If the query returns data, we can return the data. If the query did not return any data, we simple return an empty string. The data from this method is passed to the Global Session array that can be accessed like this:

echo "<pre>";  
print_r($_SESSION);  
echo "</pre>";  

Write

Whenever the Session is updated, it will require the Write method. The Write method takes the Session Id and the Session data from the Global Session array. The access token is the current time stamp.

Again, in order to prevent SQL injection, we bind the data to the query before it is executed. If the query is executed correctly, we return true, otherwise we return false.

/**  
* Write  
*/  
public function _write($id, $data){  
// Create time stamp  
$access = time();

// Set query  
$this->db->query(‘REPLACE INTO sessions VALUES (:id, :access, :data)’);

// Bind data  
$this->db->bind(‘:id’, $id);  
$this->db->bind(‘:access’, $access);  
$this->db->bind(‘:data’, $data);

// Attempt Execution  
// If successful  
if($this->db->execute()){  
// Return True  
return true;  
}

// Return False  
return false;  
}  

Destroy

The Destroy method simply deletes a Session based on it’s Id.

/**  
* Destroy  
*/  
public function _destroy($id){  
// Set query  
$this->db->query(‘DELETE FROM sessions WHERE id = :id’);

// Bind data  
$this->db->bind(‘:id’, $id);

// Attempt execution  
// If successful  
if($this->db->execute()){  
// Return True  
return true;  
}

// Return False  
return false;  
}  

This method is called when you use the session destroy global function, like this:

// Destroy session  
session_destroy();  

Garbage Collection

And finally, we need a Garbage Collection function. The Garbage Collection function will be run by the server to clean up any expired Sessions that are lingering in the database. The Garbage Collection function is run depending on a couple of settings that you have on your server.

 /**  
 * Garbage Collection  
 */  
 public function _gc($max){  
 // Calculate what is to be deemed old  
 $old = time() – $max;

 // Set query  
 $this->db->query(‘DELETE * FROM sessions WHERE access < :old’);

 // Bind data  
 $this->db->bind(‘:old’, $old);

 // Attempt execution  
 if($this->db->execute()){  
 // Return True  
 return true;  
 }

 // Return False  
 return false;  
 }  

The Garbage collection is run based upon the session.gc_probability and session.gc_divisor settings on your server. Say for example the probability is set to 1000 and the divisor is 1. This would mean that for every page request, there would be a 0.01% chance the Garbage collection method would be run.

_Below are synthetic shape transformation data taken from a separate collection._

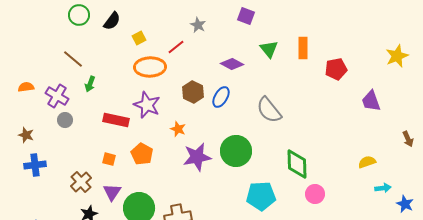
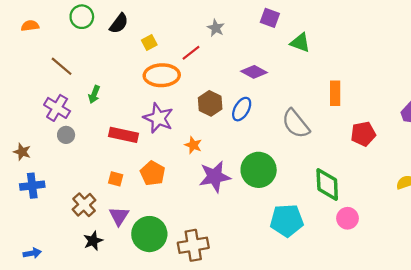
orange rectangle: (303, 48) -> (335, 93), moved
green triangle: (269, 49) -> (300, 43), moved, turned -30
brown line: (73, 59) -> (62, 66), moved
red pentagon: (336, 69) -> (363, 134), moved
orange semicircle: (26, 87) -> (30, 26), moved

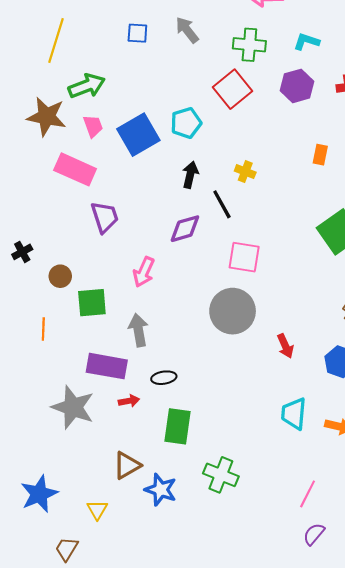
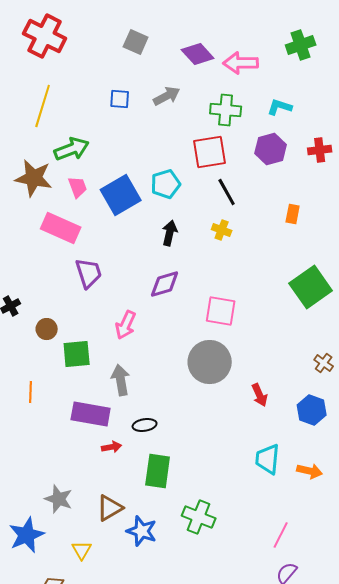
gray arrow: (187, 30) -> (167, 96), turned 100
red square: (233, 89) -> (210, 152), turned 30
black line: (222, 204) -> (227, 192), moved
orange line: (43, 329) -> (31, 392), moved
gray star: (73, 407) -> (59, 499), moved, size x0.7

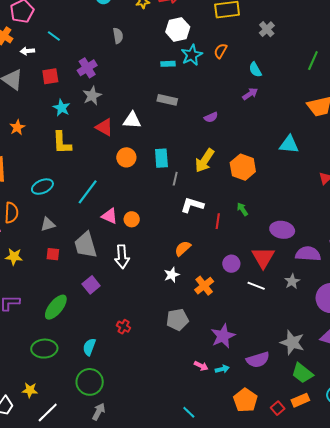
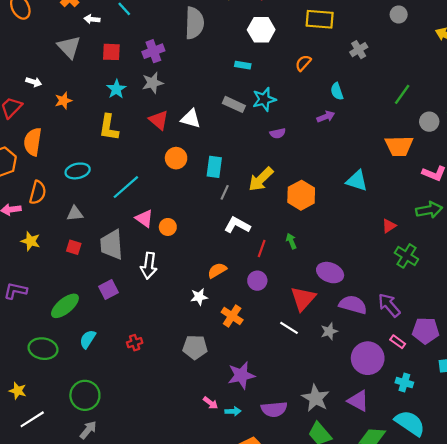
gray semicircle: (118, 36) -> (194, 23), size x1.8
cyan star: (192, 55) -> (264, 99), moved
purple circle: (231, 264) -> (257, 281), moved
orange cross: (204, 286) -> (232, 316), turned -30
red cross: (124, 327) -> (135, 343), turned 32
cyan semicircle: (89, 347) -> (88, 339), moved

The method is passed a max variable. This relates to the maximum number of seconds before PHP recognises a Session has expired. Again this is a setting on your server that is open for you to edit.

Both of these settings can be found in your php.ini file.

Conclusion

And there you have, a nice and simple way to get up and running with storing PHP Sessions in a database. Hopefully this was a good introduction to the concept and a practical example so you can see it in action.